Le aziende sono, infatti, preoccupate delle implicazioni finanziarie derivanti da un’errata governance o sovranità dei dati. Inoltre, il costo del cloud stesso aumenta a mano a mano che le aziende ne scalano l’utilizzo. Diventa, quindi, fondamentale conoscere i propri dati e carichi di lavoro prima di prendere qualsiasi decisione.
On-prem e cloud: l’enigma della scalabilità
Molte aziende si sono rese conto che l’esecuzione di alcuni carichi di lavoro in cloud è molto più onerosa di quanto inizialmente previsto.
La prima domanda che i data leader dovrebbero porsi quando intendono trasferire i dati nel cloud è: perché? Se la risposta è “per risparmiare”, allora è meglio rimanere in ambiente on-prem, in quanto il principale vantaggio del cloud è la flessibilità, non il risparmio. Questo non significa che le aziende non possano sfruttare i vantaggi del cloud in ambienti on-prem.
Infatti, le organizzazioni stanno iniziando a comprendere come approcci quali containerizzazione e digitalizzazione possano essere realizzati in cloud privati che offrono vantaggi quali elasticità, isolamento dei carichi di lavoro e migliore densità di storage. Abbiamo quindi superato l’etica cloud-first per entrare nell’era workload-first.
Di fronte al dilemma on-prem e cloud, la decisione se un carico di lavoro sia più adatto a un’implementazione nativa nel cloud pubblico condiviso o on-premise deve essere guidata da insight validi. Specifiche analisi consentono alle aziende di osservare le prestazioni di un carico di lavoro prima di prendere una decisione.
Quelli più prevedibili e che consumano un livello di risorse relativamente stabile sono spesso più economici da eseguire in sede; invece, un servizio più variabile orientato al cliente può essere meglio gestito nel cloud grazie alla sua elasticità.
On-premise vs cloud, i costi di conformità
È innegabile che la conformità e la governance dei dati siano al centro dell’attenzione di molte organizzazioni, specialmente quelle che operano in settori altamente regolamentati.
Il panorama della governance diventa ogni giorno più complesso. Ad esempio, sentenze della Corte di Giustizia europea come Schrems II hanno modificato i requisiti relativi a dati e privacy dei cittadini, introducendo controlli più severi e conseguenze finanziarie più pesanti. In questo contesto, molte aziende scelgono di giocare d’anticipo e di spostare i propri dati on-premise per avere il controllo su dove risiedono e garantire che non escano dalla propria giurisdizione.

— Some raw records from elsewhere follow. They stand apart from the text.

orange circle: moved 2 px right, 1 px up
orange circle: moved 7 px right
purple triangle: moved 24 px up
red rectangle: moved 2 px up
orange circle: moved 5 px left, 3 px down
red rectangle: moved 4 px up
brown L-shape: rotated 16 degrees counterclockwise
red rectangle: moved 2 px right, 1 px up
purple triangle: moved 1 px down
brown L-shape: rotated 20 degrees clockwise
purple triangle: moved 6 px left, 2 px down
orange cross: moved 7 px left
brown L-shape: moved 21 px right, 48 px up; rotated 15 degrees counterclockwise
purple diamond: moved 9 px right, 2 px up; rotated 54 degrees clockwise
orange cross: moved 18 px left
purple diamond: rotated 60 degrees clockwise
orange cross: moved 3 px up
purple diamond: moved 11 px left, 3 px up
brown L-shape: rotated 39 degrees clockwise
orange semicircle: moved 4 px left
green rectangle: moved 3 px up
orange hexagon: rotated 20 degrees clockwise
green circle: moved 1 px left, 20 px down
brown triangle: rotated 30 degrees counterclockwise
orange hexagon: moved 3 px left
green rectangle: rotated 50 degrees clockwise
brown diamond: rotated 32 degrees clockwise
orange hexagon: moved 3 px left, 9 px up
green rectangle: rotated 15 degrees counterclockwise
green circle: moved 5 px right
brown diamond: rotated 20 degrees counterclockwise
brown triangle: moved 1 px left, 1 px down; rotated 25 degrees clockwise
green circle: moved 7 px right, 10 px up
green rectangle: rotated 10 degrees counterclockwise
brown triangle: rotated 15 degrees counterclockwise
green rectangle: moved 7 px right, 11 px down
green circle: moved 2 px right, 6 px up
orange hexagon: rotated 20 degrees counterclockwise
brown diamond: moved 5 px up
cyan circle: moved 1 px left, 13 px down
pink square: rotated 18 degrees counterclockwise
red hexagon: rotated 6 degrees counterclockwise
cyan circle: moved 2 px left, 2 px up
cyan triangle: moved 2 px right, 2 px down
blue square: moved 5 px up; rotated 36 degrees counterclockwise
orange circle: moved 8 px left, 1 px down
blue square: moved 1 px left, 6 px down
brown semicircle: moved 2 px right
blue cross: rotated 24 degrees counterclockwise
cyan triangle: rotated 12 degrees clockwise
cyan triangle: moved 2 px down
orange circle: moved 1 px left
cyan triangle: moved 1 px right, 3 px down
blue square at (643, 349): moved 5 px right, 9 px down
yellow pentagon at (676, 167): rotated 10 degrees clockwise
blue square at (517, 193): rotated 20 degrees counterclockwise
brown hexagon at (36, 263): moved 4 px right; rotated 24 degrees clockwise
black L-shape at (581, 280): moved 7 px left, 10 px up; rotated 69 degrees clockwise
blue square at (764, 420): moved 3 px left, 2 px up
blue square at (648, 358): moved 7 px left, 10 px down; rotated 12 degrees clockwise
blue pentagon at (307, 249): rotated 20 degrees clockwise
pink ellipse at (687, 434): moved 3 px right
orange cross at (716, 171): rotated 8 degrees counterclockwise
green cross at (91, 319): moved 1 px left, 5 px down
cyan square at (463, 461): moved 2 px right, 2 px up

Sebbene il problema della sovranità sia meno sentito dalle aziende statunitensi, in quanto i principali fornitori di cloud hanno sede negli US, permane la preoccupazione per quelli con sede in EMEA e APAC.
Ottimizzare gli investimenti in cloud
Per aumentare il controllo sui dati è fondamentale che le organizzazioni dispongano di politiche di sicurezza coese in tutti gli ambienti. Garantire che la governance sia applicata in modo coerente “sempre e ovunque” rende molto più facile per un’azienda conformarsi alle leggi. Con una serie di criteri definiti a livello globale, le organizzazioni possono replicare gli standard di sicurezza in tutti gli ambienti cloud e on-prem, riducendo i rischi, risparmiando tempo e attenuando gli errori umani.
Le aziende devono essere in grado di spostare in modo sicuro i dati tra cloud o da on-prem a qualsiasi cloud e viceversa. Finora questa è stata una sfida, ma grazie all’avvento delle moderne architetture di dati, oggi è possibile ottimizzare contestualmente il valore e i costi del cloud.